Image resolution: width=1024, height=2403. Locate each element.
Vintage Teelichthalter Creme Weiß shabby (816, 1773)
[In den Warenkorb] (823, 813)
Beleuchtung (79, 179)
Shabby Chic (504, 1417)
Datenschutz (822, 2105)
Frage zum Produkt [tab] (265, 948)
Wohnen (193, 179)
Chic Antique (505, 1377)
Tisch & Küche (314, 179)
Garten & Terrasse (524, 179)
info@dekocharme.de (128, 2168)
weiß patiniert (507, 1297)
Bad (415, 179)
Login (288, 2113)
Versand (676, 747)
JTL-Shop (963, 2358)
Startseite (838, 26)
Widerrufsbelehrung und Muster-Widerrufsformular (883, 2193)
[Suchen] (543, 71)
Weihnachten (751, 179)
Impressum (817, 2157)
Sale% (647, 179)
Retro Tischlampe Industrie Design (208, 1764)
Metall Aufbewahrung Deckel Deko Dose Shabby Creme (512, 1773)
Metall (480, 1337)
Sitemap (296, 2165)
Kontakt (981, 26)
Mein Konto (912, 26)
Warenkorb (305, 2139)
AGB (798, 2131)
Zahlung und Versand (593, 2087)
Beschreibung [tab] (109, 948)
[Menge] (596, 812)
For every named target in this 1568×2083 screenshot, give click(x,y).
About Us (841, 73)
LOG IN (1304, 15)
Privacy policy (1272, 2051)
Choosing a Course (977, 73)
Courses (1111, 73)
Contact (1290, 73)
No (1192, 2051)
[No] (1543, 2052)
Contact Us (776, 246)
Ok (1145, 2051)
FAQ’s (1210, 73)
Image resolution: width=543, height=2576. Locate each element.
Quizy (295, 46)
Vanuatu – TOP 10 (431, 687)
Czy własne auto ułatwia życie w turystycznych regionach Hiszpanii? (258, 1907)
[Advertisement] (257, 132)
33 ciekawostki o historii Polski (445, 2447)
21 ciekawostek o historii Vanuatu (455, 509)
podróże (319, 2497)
■ ■ ■ ■ ■ ■ ■
Lines from the one holding "Warenkorb (305, 2139)" to the last line of the records: return these exactly, and only these.

■ Problem solution:
Warenkorb (305, 2139)
AGB (798, 2131)
Zahlung und Versand (593, 2087)
Beschreibung [tab] (109, 948)
[Menge] (596, 812)
For every named target in this 1568×2083 screenshot, give click(x,y).
About Us (841, 73)
LOG IN (1304, 15)
Privacy policy (1272, 2051)
Choosing a Course (977, 73)
Courses (1111, 73)
Contact (1290, 73)
No (1192, 2051)
[No] (1543, 2052)
Contact Us (776, 246)
Ok (1145, 2051)
FAQ’s (1210, 73)
Image resolution: width=543, height=2576. Locate each element.
Quizy (295, 46)
Vanuatu – TOP 10 (431, 687)
Czy własne auto ułatwia życie w turystycznych regionach Hiszpanii? (258, 1907)
[Advertisement] (257, 132)
33 ciekawostki o historii Polski (445, 2447)
21 ciekawostek o historii Vanuatu (455, 509)
podróże (319, 2497)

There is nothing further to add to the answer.